Hot Hot Heat
Make Up the Breakdown
They come from a northern land, British Columbia, and they have shown me Canadian music doesn't stink these days. Hot Hot Heat remind me of when XTC still rocked, way back in their early New Wave days, with White Music and Go 2.
Steve Bays' wild keyboards all organ and piano and yelping vocals remind me so much of XTC's Andy Partridge on the insanely infectious "Bandages" and "This Town" that, in my mind, I replace Bays scruffy-haired alterna-look in the album art and picture him as a svelte Partridge, all pout and pre-stage fright. Bays' warbly yelping doesn't wander aimlessly, though: He respects the melody and the harmonies, but travels to and from to explore the little fun nooks and crannies. His singing feelsa fun.
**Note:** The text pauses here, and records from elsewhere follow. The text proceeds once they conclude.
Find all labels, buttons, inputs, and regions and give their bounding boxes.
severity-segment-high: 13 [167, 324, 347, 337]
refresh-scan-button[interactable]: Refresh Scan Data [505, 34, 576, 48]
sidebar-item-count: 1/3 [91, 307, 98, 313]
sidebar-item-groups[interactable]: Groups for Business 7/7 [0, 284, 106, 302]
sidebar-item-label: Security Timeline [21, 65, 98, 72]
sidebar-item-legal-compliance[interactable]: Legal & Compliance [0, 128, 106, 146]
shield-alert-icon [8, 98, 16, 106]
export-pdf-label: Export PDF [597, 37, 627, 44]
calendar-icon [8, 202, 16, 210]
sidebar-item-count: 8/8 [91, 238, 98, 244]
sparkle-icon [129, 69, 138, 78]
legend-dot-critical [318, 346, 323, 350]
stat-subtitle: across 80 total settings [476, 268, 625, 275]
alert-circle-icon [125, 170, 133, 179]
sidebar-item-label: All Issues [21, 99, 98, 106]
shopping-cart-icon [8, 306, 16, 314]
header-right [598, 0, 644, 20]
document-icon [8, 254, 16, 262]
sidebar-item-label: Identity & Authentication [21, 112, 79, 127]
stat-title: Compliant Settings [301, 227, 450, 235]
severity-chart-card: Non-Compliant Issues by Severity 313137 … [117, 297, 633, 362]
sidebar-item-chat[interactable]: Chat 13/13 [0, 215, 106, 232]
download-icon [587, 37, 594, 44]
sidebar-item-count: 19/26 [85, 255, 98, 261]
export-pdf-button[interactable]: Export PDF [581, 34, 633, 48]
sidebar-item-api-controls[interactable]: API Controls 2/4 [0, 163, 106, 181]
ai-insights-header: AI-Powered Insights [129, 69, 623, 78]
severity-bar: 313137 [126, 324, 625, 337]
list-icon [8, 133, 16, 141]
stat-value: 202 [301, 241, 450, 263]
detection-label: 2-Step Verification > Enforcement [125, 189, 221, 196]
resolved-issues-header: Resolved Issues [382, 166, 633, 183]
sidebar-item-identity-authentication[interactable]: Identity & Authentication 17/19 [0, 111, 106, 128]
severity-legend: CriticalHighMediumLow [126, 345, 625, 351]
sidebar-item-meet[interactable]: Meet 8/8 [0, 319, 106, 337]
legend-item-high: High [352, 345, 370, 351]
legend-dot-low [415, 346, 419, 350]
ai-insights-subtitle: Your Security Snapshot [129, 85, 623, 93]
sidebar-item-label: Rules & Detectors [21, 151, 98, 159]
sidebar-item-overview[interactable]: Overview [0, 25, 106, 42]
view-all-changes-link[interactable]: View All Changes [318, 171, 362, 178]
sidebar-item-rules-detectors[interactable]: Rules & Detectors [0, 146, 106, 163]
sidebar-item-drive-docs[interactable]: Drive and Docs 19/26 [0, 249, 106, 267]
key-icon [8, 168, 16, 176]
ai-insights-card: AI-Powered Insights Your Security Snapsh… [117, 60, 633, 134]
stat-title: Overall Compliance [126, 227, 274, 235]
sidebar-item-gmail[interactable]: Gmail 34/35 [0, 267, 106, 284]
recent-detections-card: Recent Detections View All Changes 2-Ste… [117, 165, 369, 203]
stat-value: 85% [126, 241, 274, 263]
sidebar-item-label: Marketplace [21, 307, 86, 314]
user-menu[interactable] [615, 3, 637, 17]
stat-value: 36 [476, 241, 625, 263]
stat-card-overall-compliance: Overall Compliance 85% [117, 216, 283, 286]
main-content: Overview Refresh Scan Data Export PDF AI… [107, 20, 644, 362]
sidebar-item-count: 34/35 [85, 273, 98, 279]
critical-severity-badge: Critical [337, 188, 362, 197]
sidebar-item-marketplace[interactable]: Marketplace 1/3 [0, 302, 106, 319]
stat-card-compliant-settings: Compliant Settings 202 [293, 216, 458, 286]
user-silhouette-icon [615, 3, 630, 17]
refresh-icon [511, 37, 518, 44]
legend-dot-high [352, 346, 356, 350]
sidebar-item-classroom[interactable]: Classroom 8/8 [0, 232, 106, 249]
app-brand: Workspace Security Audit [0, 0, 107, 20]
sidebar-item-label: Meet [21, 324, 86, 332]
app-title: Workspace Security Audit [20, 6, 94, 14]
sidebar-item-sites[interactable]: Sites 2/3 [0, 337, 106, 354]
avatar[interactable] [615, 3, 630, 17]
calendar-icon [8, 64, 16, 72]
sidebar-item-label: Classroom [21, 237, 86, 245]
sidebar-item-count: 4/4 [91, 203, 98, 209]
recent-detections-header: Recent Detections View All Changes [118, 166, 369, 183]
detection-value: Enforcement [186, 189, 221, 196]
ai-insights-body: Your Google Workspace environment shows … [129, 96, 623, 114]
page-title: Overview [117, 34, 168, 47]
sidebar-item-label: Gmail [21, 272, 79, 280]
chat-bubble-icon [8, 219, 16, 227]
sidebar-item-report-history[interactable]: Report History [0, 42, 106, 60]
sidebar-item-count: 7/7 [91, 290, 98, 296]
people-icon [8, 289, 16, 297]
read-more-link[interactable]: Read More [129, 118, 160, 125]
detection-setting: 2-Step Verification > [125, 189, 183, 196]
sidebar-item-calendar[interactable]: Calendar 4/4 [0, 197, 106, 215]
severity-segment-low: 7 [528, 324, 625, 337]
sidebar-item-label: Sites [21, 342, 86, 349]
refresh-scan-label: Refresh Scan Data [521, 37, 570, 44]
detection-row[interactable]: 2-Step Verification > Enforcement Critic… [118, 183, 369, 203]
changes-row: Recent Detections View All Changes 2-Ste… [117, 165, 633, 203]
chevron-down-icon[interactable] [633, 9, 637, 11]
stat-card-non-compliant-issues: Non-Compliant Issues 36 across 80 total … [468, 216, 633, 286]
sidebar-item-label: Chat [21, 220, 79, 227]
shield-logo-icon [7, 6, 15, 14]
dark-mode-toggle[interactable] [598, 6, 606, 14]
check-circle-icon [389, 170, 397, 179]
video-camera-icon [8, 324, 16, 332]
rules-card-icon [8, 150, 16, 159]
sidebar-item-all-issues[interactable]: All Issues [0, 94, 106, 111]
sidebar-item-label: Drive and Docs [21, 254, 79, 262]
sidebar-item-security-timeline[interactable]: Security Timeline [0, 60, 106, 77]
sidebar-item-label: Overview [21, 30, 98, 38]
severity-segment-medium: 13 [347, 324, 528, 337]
This is propulsive pop-rock, with quick strum beats (Dante Decaro) and stabbing keyboard notes, with bouncing bass (Dustin Hawthorne) and tapping drums (Paul Hawley).
And it's ever so catchy, all 10 songs, with only one slow one to the bunch, the last. "In Cairo" indulges a light yet melancholy piano riff, but even that, slow as it may be, still keeps a steady bass line and a sprightly tambourine following the piano.